TSV 1860 gegen Greuther Fürth Löwen rannten fast 124 Kilometer

Immer weiter: Gegen Greuther Fürth rannten die Sechzger um Moritz Volz den Gegner in Grund und Boden. Foto: Rauchensteiner/AK

Das 1:0 des TSV 1860 München gegen Greuther Fürth zeigt: Das System Funkel greift.

 

München - Diese Vorhaltung kann Friedhelm Funkel dann doch nicht auf sich sitzen lassen. "Nein, wir spielen doch nicht unmodern", sagt er. Der wie immer freundlich-joviale Unterton in Funkels Stimme macht es etwas schwer zu verstehen, wie gespielt die Empörung des 1860-Trainers ist. Doch diese Frage eines Reporters trifft ihn wohl schon. "Ihr braucht nur rüber zu schauen, die spielen doch auch ein 4-1-4-1", sagt Funkel. Er meint: den FC Bayern, von Löwen-Fans gern "Seitenstraßen-Verein" genannt.

Dass Pep Guardiolas Bayern jenes System mit einem Sechser und zwei weiteren etwas vorgezogenen zentralen Mittelfeldspielern offensiver interpretieren und sich Vergleiche zwischen Bayern- und Löwen-Spielern natürlich per se verbieten, ficht Funkel nicht an. Doch unmodern, nein, das war und ist Fußball funkel'scher Prägung nicht. Und "unattraktiv auch nicht", so Funkel.
Eher pragmatisch. Und kompakt. Und laufintensiv (da unterscheiden sich Funkels Ideen nicht von jenen Guardiolas). Und neuerdings auch: effektiv.

Durch das verdiente 1:0 gegen Fürth haben die Löwen in den letzten zwei Spielen genauso viele Punkte geholt wie in den sieben zuvor unter Funkel. Zwölf Punkte aus neun Spielen, die Bilanz ist nicht optimal, aber eben auch nicht mehr katastrophal – und mittlerweile auch wieder erfolgsversprechend.

Die Löwen waren keinesfalls schwächer als Fürth, hatten mehr Spielanteile und die besseren Chancen: Daniel Adlung traf nur die Latte, Kapitän Gui Vallori hatte eine hundertprozentige Chance auf dem Fuß. Und Grzegorz Wojtkowiak stand beim angeblichen Abseitstor von Moritz Stoppelkamp eher auf gleicher Höhe mit den Verteidigern. 1860 hat jedenfalls einen kuriosen Rekord aufgestellt. Mit nur zwölf erzielten Toren 21 Punkte zu holen, schaffte in der 2. Liga noch kein anderer Klub. Doch solange die Mannschaft weiter gewinnt und die Mannschaft das umsetzt, was er von ihr will, wird es Funkel nicht stören. "Wir stehen kompakt und lassen sehr wenig zu, deswegen werden wir in diesem System weiterspielen", sagt Funkel.

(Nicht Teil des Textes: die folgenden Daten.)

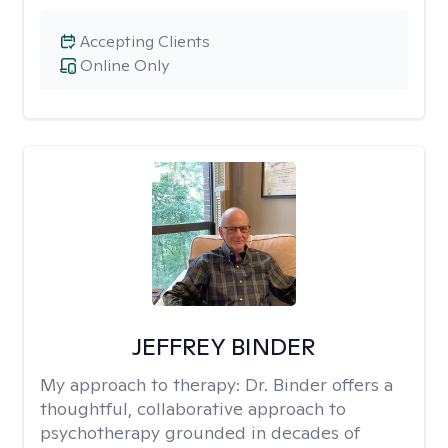
Accepting Clients
Online Only
JEFFREY BINDER
My approach to therapy:
Dr. Binder offers a
thoughtful, collaborative approach to
psychotherapy grounded in decades of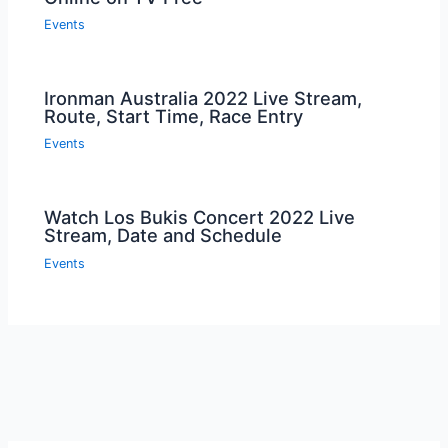
Events
Ironman Australia 2022 Live Stream,
Route, Start Time, Race Entry
Events
Watch Los Bukis Concert 2022 Live
Stream, Date and Schedule
Events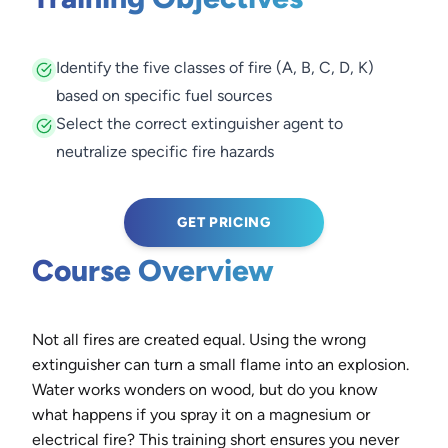
Identify the five classes of fire (A, B, C, D, K)
based on specific fuel sources
Select the correct extinguisher agent to
neutralize specific fire hazards
GET PRICING
Course Overview
Not all fires are created equal. Using the wrong
extinguisher can turn a small flame into an explosion.
Water works wonders on wood, but do you know
what happens if you spray it on a magnesium or
electrical fire? This training short ensures you never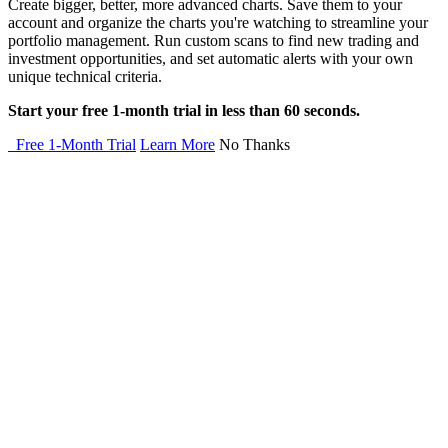
Create bigger, better, more advanced charts. Save them to your
account and organize the charts you're watching to streamline your
portfolio management. Run custom scans to find new trading and
investment opportunities, and set automatic alerts with your own
unique technical criteria.
Start your free 1-month trial in less than 60 seconds.
Free 1-Month Trial
Learn More
No Thanks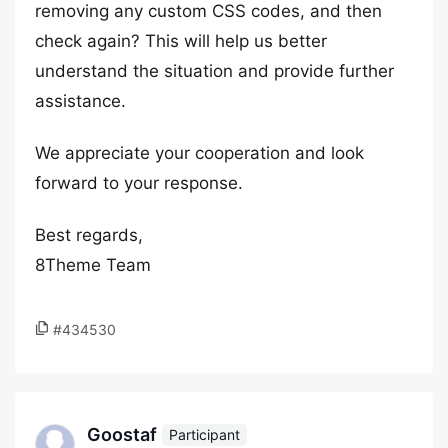
removing any custom CSS codes, and then
check again? This will help us better
understand the situation and provide further
assistance.
We appreciate your cooperation and look
forward to your response.
Best regards,
8Theme Team
#434530
Goostaf
Participant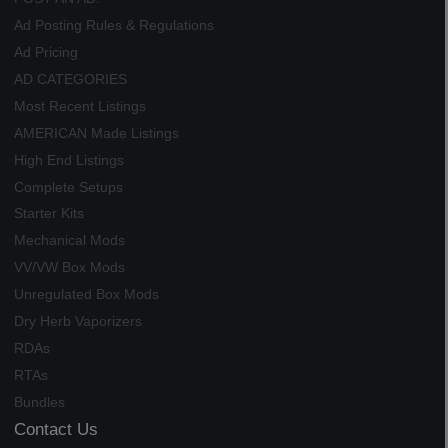
Ad Posting Rules & Regulations
Ad Pricing
AD CATEGORIES
Most Recent Listings
AMERICAN Made Listings
High End Listings
Complete Setups
Starter Kits
Mechanical Mods
VV/VW Box Mods
Unregulated Box Mods
Dry Herb Vaporizers
RDAs
RTAs
Bundles
Contact Us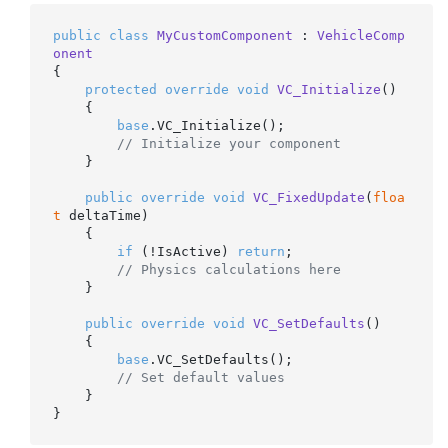
public
class
MyCustomComponent
 : 
VehicleComp
onent
{

protected
override
void
VC_Initialize
()
    {

base
.VC_Initialize();

// Initialize your component
    }

public
override
void
VC_FixedUpdate
(
floa
t
 deltaTime
)
    {

if
 (!IsActive) 
return
;

// Physics calculations here
    }

public
override
void
VC_SetDefaults
()
    {

base
.VC_SetDefaults();

// Set default values
    }
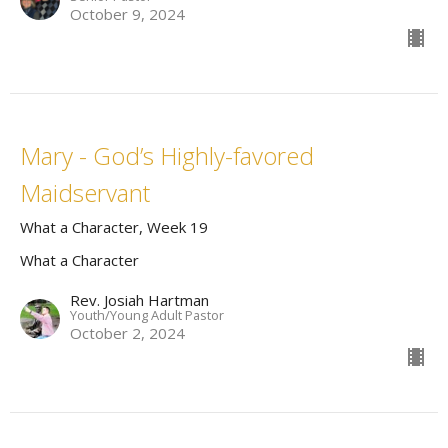
October 9, 2024
Mary - God’s Highly-favored
Maidservant
What a Character, Week 19
What a Character
Rev. Josiah Hartman
Youth/Young Adult Pastor
October 2, 2024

Außerdem sei die Mannschaft auch gegen Fürth wieder fast 124 Kilometer gelaufen, "das ist enorm", sagt er. In der Tat. Ein Sonderlob bekommen auch die Flügelspieler Moritz Stoppelkamp und Daniel Adlung. "Die beiden haben mit Abstand die meisten Spurts angesetzt auf dem Feld. Das bedeutet, dass sie das umsetzen, was ich mir vorstelle: Dass auch sie nach hinten arbeiten", so Funkel.

Überhaupt setze die Mannschaft seine Ideen vom Fußball immer mehr um. "Die Spieler verstehen jetzt, was der Trainer will", sagt auch Sportchef Florian Hinterberger. Die Löwen spielen endlich Funkel-Fußball! Da gehören knappe Ergebnisse ebenso dazu wie die Bereitschaft, ohne Rücksicht auf Verluste in Zweikämpfe zu gehen. Frag nach beim neuen Sechser Kai Bülow, der sich am Montag "seinen sechsten oder siebten Cut diese Saison zugezogen" (Hinterberger) hat und weiterspielte. Und das durchaus überzeugend.

Funkels Credo lautet: Erfolg macht sexy. "Gewinnt die Mannschaft weiter, wird's auch attraktiver", hatte Funkel der AZ schon im August verraten, Wochen bevor er die Löwen übernahm. Das hat – beinahe wortgleich – am Montag auch Mittelfeldspieler und Torschütze Dominik Stahl gesagt. Und selbst wenn nicht: Ein 1:0 gibt auch drei Punkte.